I heard a TV commentator discussing how, as US debt goes from $14 to $15 to $16 trillion, the price of gold goes from $1400 to $1500 to $1600 an ounce. Being naturally skeptical, I decided to pull some historical data on that relationship. Much to my surprise, I found that, back to 1975 (all data easily available), the price of gold on a quarterly basis is indeed 86% correlated (!) to total government debt. (The relevant indexes are GC1 Comdty, and DOUTFED Index, for those with Bloomberg.) In fact, over the past 15 years of data, the correlation is a shocking 98%!
Here is the scatterplot with the relationship: (The most recent datapoint, 9/30/12, is the one farthest to the right on the chart.)
To see this a little better, I multiplied the gold price by 7 so the scale would be about the same, and charted both together over time. See below:
Using this single relationship, it would seem like a no-brainer investment thesis to buy gold (NYSEARCA:GLD) at today's price as a proxy for the not-otherwise-investable thesis that US total government debt will increase in the future.
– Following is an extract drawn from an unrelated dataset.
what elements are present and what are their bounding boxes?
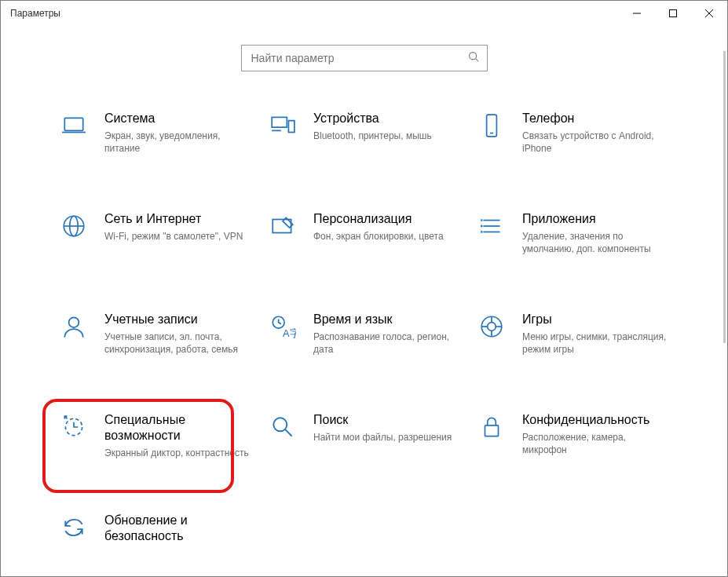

However, one must consider the possibility that the gold price has already anticipated the future increase in US government debt. To test this, I looked at the historical ratio between US government debt ($blns) and the gold price ($/oz), which currently stands just above 6. The chart of this relationship is below:
The current multiple of 6.37 is at a record distance (1.5 standard deviations) below the trendline ratio of 11.48. If the relationship returns to trend, then the gold price will "underperform" the change in US government debt from here forward. For example, if total debt goes to $17 trillion (from today's $11.3 trillion) over the next 5 years, and the ratio goes to 12.57 (continuing on the same trendline), then the gold price would go back down to $1352 by the end of that 5-year period. Something like that is my best guess, personally.
But the correlation is certainly startling!